▶ WHAT THIS TASK INVOLVES
Wherever a line of the data contains "辽宁省第六届", copy that line.

------ ENTRIES PROVIDED

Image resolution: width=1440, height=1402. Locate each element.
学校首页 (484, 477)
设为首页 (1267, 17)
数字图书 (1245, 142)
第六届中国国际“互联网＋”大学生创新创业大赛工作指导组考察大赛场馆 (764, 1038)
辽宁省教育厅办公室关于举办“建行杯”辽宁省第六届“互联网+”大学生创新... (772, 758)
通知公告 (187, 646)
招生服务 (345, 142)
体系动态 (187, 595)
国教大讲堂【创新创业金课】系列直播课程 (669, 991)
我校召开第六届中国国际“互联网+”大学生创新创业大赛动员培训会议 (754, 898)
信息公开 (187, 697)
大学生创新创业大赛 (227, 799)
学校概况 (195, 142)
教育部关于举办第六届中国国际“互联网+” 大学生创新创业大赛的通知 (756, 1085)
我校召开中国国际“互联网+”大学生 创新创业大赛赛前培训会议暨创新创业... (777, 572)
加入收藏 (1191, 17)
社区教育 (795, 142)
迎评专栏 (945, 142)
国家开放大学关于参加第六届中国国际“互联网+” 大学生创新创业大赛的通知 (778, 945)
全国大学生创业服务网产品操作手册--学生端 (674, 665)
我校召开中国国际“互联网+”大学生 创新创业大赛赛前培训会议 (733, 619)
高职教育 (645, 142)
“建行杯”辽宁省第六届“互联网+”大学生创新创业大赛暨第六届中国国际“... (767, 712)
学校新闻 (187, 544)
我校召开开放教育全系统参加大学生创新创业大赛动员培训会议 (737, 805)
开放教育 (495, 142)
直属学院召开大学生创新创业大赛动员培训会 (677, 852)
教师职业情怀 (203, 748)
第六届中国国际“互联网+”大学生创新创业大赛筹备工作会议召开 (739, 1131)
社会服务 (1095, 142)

------------
------ ENTRIES PROVIDED

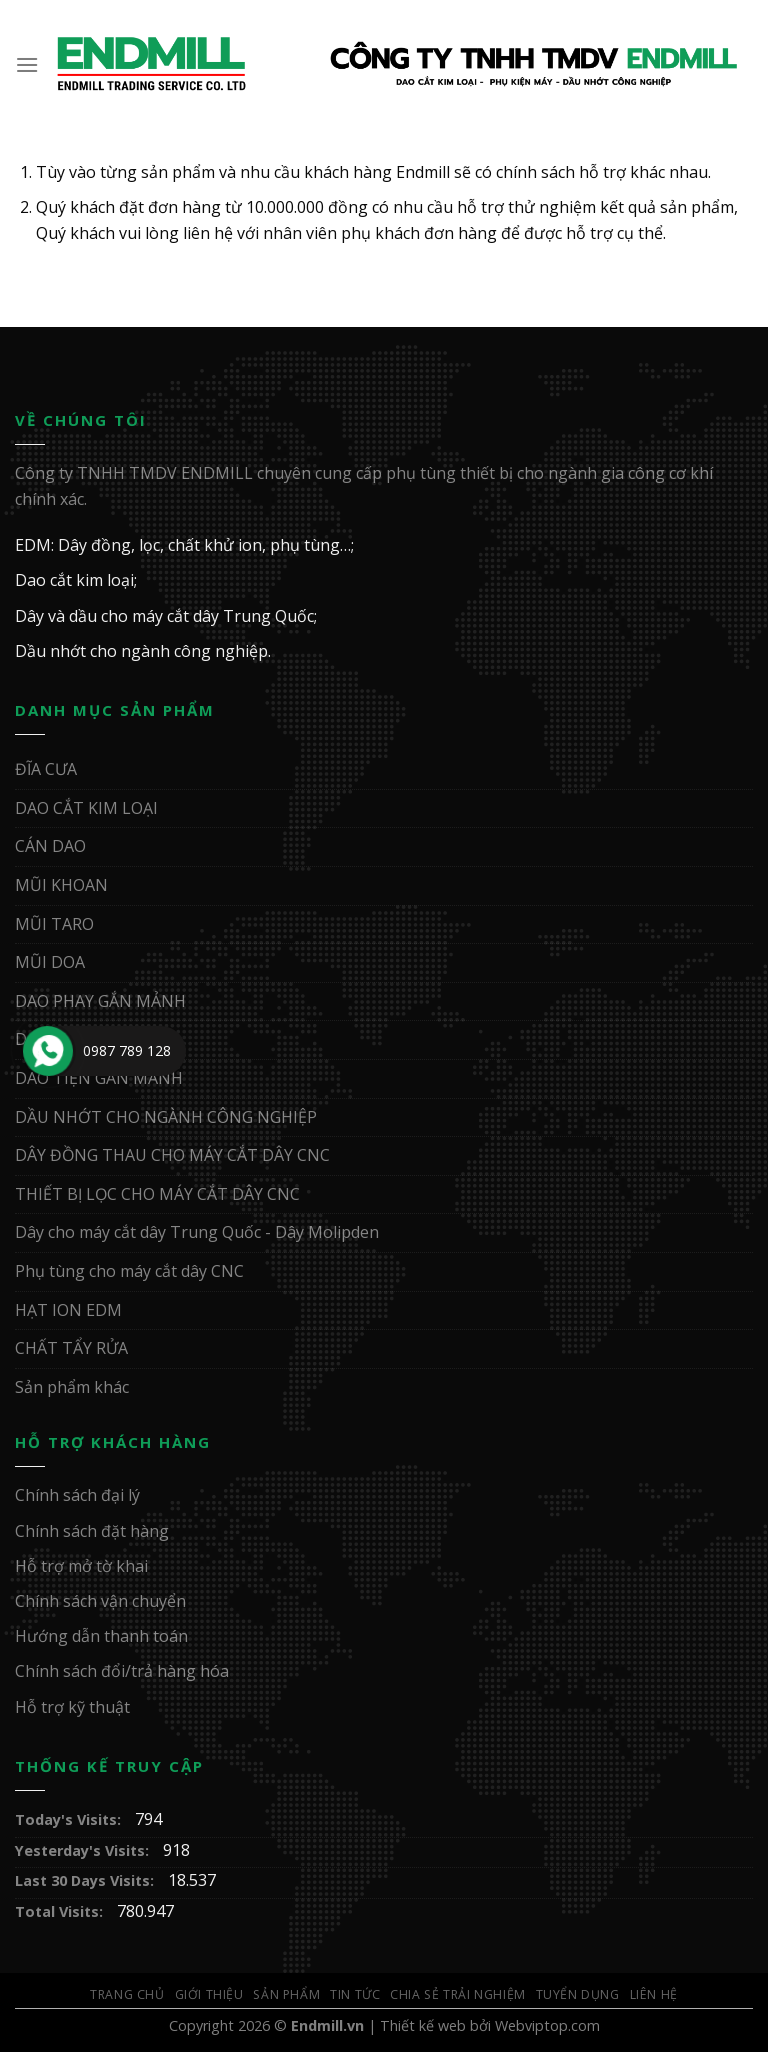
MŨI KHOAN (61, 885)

------------

▶ YOUR RESPONSE
辽宁省教育厅办公室关于举办“建行杯”辽宁省第六届“互联网+”大学生创新... (772, 758)
“建行杯”辽宁省第六届“互联网+”大学生创新创业大赛暨第六届中国国际“... (767, 712)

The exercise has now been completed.